WORK REQUIRED - Could you please reproduce all the records below exactly, leaving out the images?

MATERIAL TO PROCESS: Begin

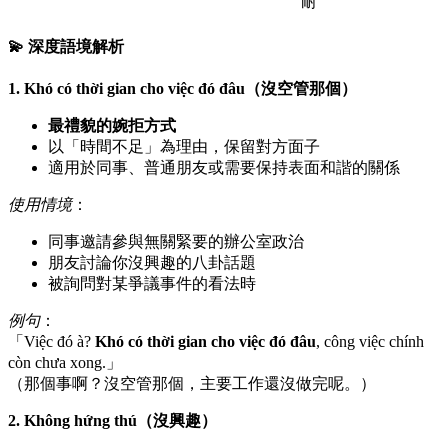
耐
💫 深度語境解析
1. Khó có thời gian cho việc đó đâu（沒空管那個）
最禮貌的婉拒方式
以「時間不足」為理由，保留對方面子
適用於同事、普通朋友或需要保持表面和諧的關係
使用情境
：
同事邀請參與無關緊要的辦公室政治
朋友討論你沒興趣的八卦話題
被詢問對某爭議事件的看法時
例句
：
「Việc đó à?
Khó có thời gian cho việc đó đâu
, công việc chính
còn chưa xong.」
（那個事啊？沒空管那個，主要工作還沒做完呢。）
2. Không hứng thú（沒興趣）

MATERIAL TO PROCESS: End

ANSWER TO THE EXERCISE -
耐
💫 深度語境解析
1. Khó có thời gian cho việc đó đâu（沒空管那個）
最禮貌的婉拒方式
以「時間不足」為理由，保留對方面子
適用於同事、普通朋友或需要保持表面和諧的關係
使用情境
：
同事邀請參與無關緊要的辦公室政治
朋友討論你沒興趣的八卦話題
被詢問對某爭議事件的看法時
例句
：
「Việc đó à?
Khó có thời gian cho việc đó đâu
, công việc chính
còn chưa xong.」
（那個事啊？沒空管那個，主要工作還沒做完呢。）
2. Không hứng thú（沒興趣）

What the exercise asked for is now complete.